地球転生編 2-17 最神玲、召喚術を研究する1
最神玲、召喚術を研究する
最神玲の誕生日から10日ほど過ぎた11月下旬のある日の昼下がり。洛王神社の参道には、立派な楓並木があることから、地元の人たちの紅葉狩りスポットとして定着している。しかし、晩秋のこの時期には、紅葉を愛でたくなる景色はもうそこにはなく、ただ紅葉の絨毯の上を歩くだけとなる。今、最神玲は、洛王神社の参道から境内に向かう途中である。事故前の玲は分からないが、事故後の玲ことカーンには、別段紅葉を愛でるとか神社に参拝する敬虔さとかは全く無縁のこと。ではなぜ彼はここに居るのか?単に散歩をしているだけなのだが、ただし一人ぶつぶつ呟きながら一点を凝視して歩く姿をもし他人が見かけたら、不気味さを感じずにはいられない。
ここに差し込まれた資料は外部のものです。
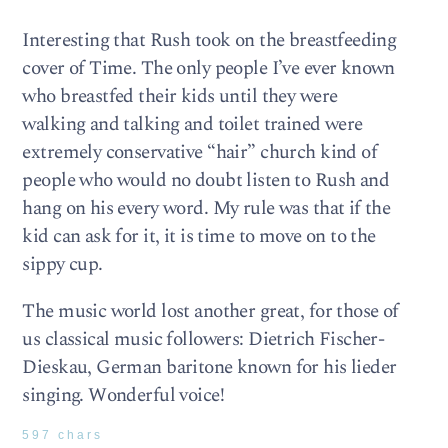
Interesting that Rush took on the breastfeeding
cover of Time. The only people I’ve ever known
who breastfed their kids until they were
walking and talking and toilet trained were
extremely conservative “hair” church kind of
people who would no doubt listen to Rush and
hang on his every word. My rule was that if the
kid can ask for it, it is time to move on to the
sippy cup.
The music world lost another great, for those of
us classical music followers: Dietrich Fischer-
Dieskau, German baritone known for his lieder
singing. Wonderful voice!
597 chars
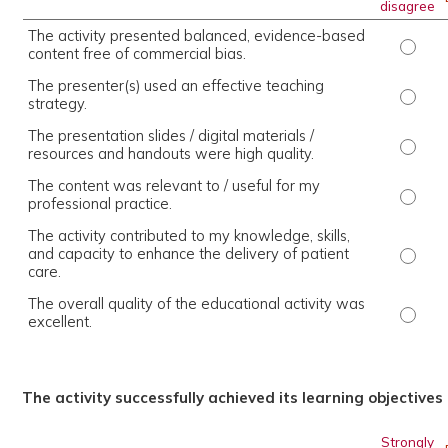
disagree
The activity presented balanced, evidence-based
The ac
content free of commercial bias.
The presenter(s) used an effective teaching
The pr
strategy.
The presentation slides / digital materials /
The pr
resources and handouts were high quality.
The content was relevant to / useful for my
The co
professional practice.
The activity contributed to my knowledge, skills,
and capacity to enhance the delivery of patient
The ac
care.
The overall quality of the educational activity was
The ov
excellent.
The activity successfully achieved its learning objectives
Strongly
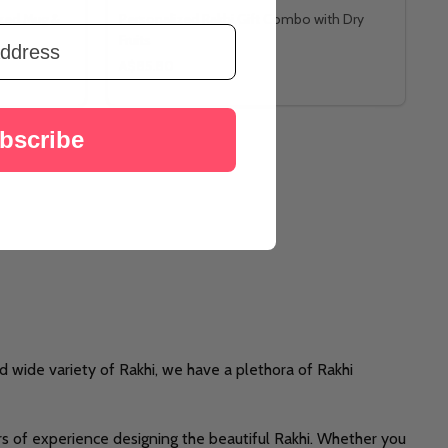
ized Mug &
Personalized Rakhi Gift Combo with Dry
Fruits
A$85.80
bscribe
d wide variety of Rakhi, we have a plethora of Rakhi
rs of experience designing the beautiful Rakhi. Whether you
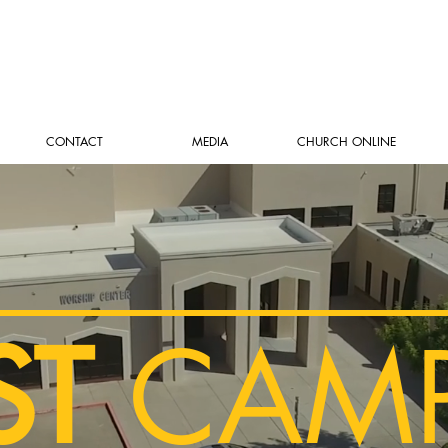
CONTACT
MEDIA
CHURCH ONLINE
ST
CAM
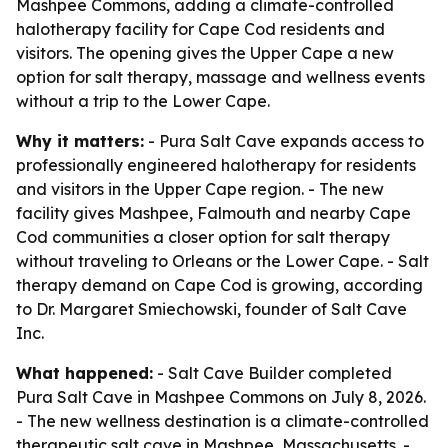
Mashpee Commons, adding a climate-controlled
halotherapy facility for Cape Cod residents and
visitors. The opening gives the Upper Cape a new
option for salt therapy, massage and wellness events
without a trip to the Lower Cape.
Why it matters:
- Pura Salt Cave expands access to
professionally engineered halotherapy for residents
and visitors in the Upper Cape region. - The new
facility gives Mashpee, Falmouth and nearby Cape
Cod communities a closer option for salt therapy
without traveling to Orleans or the Lower Cape. - Salt
therapy demand on Cape Cod is growing, according
to Dr. Margaret Smiechowski, founder of Salt Cave
Inc.
What happened:
- Salt Cave Builder completed
Pura Salt Cave in Mashpee Commons on July 8, 2026.
- The new wellness destination is a climate-controlled
therapeutic salt cave in Mashpee, Massachusetts. -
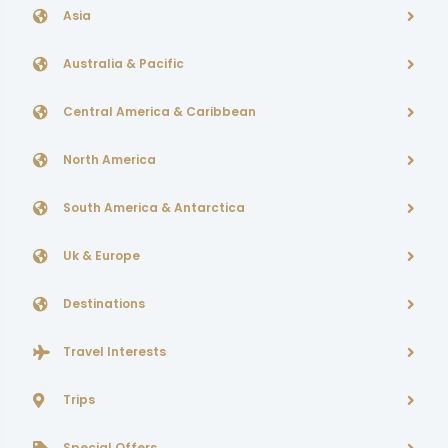
Asia
Australia & Pacific
Central America & Caribbean
North America
South America & Antarctica
Uk & Europe
Destinations
Travel Interests
Trips
Special Offers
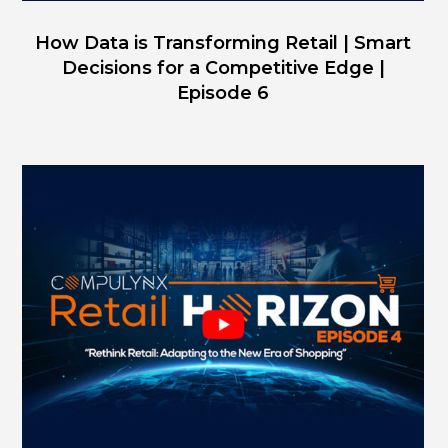
How Data is Transforming Retail | Smart
Decisions for a Competitive Edge |
Episode 6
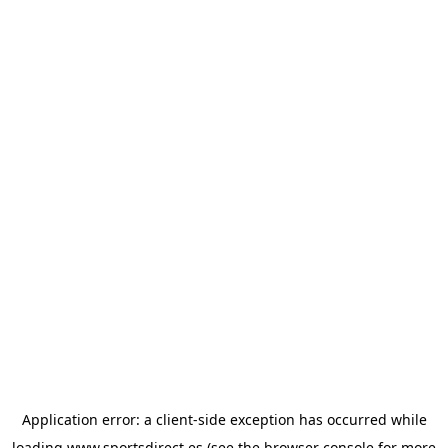
Application error: a
client
-side exception has occurred while
loading
www.sportsdirect.es
(see the
browser console
for more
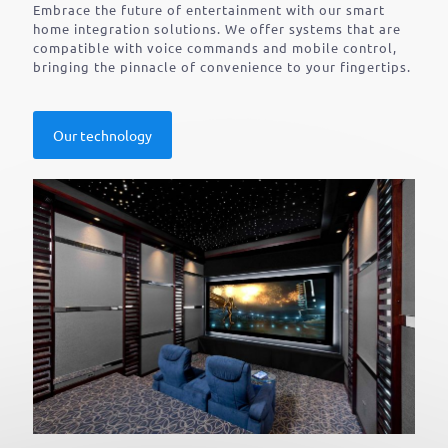
Embrace the future of entertainment with our smart
home integration solutions. We offer systems that are
compatible with voice commands and mobile control,
bringing the pinnacle of convenience to your fingertips.
Our technology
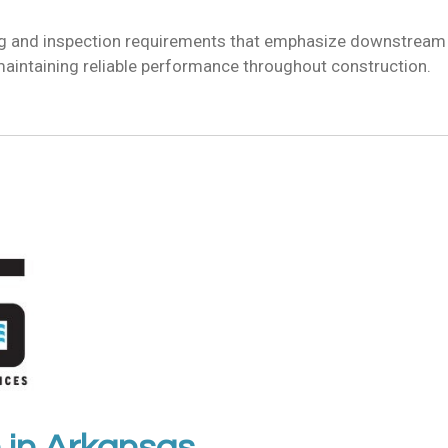
ng and inspection requirements that emphasize downstream w
maintaining reliable performance throughout construction.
なぜ玲はこのような奇態な行動をしているのか?遂に何かに取り憑かれてしまったのか?実はこの姿は、ケンタリアであればよく見かける何時もの彼であり、思索にふけるときの彼の癖であった。玲の場合だと、友達以上恋人未満の物部かすみのことが関係しているかもしれないが、玲の中に潜むカーンフェルトの場合、その思索=召喚術なのであり、今の彼の頭の中にはかすみの「か」の字も存在しない。それ程に今、玲ことカーンは召喚術、特に新しい召喚術式に没頭していたのだ。
今から遡ることおよそ4カ月前。かすみが霊界に迷い込んだ時に目撃した特殊な形の召喚門と召喚術式。カーンの前には、常にこの二つ存在が大きく立ちはだかっていた。見たこともない召喚門の形状、そして複数の召喚タイプを記述した召喚術式、これらは自分の将来に大きく影響する事を予感しており、何とかしてこれを解読し自分の術式に応用できないかを、来る日も来る日も考えていたのだ。勿論、心ここに在らずだと速攻でかすみに見抜かれて、突っ込みと言う名の頭への衝撃が加わるのでその辺は気を付けるようになったのだが、やはり1日たりとも忘れることなく彼の頭の中に居続けたのは事実である。
まず、召喚門の形状。カーンはこれを[バレル型]と呼ぶことにしたが、これについては、タチアナこと大召喚術師セラスティナでさえも見たことのない形であった。勿論、カーンも知らないことから、サモナルドとは異なる世界か惑星での産物なのか、あるいはセラスティナの時代よりもさらに古い時代の産物なのか、これは全く分からず知る由もない。そこで、通常はこの形を作ることから始めるのだが、実はカーンには既にそれを作った実績があった。それは霊界からかすみを連れて元の世界に戻るときに体験した降霊転移門。そして今も、バレル型の呼び出しは特に問題なくできる。すると、残る問題はそこに記述する術式、具体的には召喚タイプの記述法である。バレル型は、樽形を構成する4つの頂点の対角をそれぞれ結んで4つのブロックに分ける。そして、各ブロック内に召喚タイプを記述するのであるが、その組み合わせは数えたくもない位にかなり多い。それこそ、各ブロックに1つのタイプを記述するパターンもあれば、2つ、3つと複数のタイプを1ブロックに記述するパターンもある。あるいは、4ブロックのうち、樽の天辺と底辺を含むブロックだけに記述するパターンもあれば、逆に樽の膨らみを含むブロックだけに記述するパターンもある。その中から目的に合ったパターンを見つけるのは、まるで無数の糸の中からたった1本の正解を引き当てるような感覚か。何れにしても、誰かが正解を導いてくれるのを待つ程悠長な性格ではなく、大体自分以外に出来る人などいないことは本人がよく分かっているため、結局自分がその正解を引き当てるまでやるしかないのである。とは言え、カーンにとって、これが苦になるかと言うと決してそうではなく、むしろ喜んでやりたがるのであるから、ある意味始末に困るが。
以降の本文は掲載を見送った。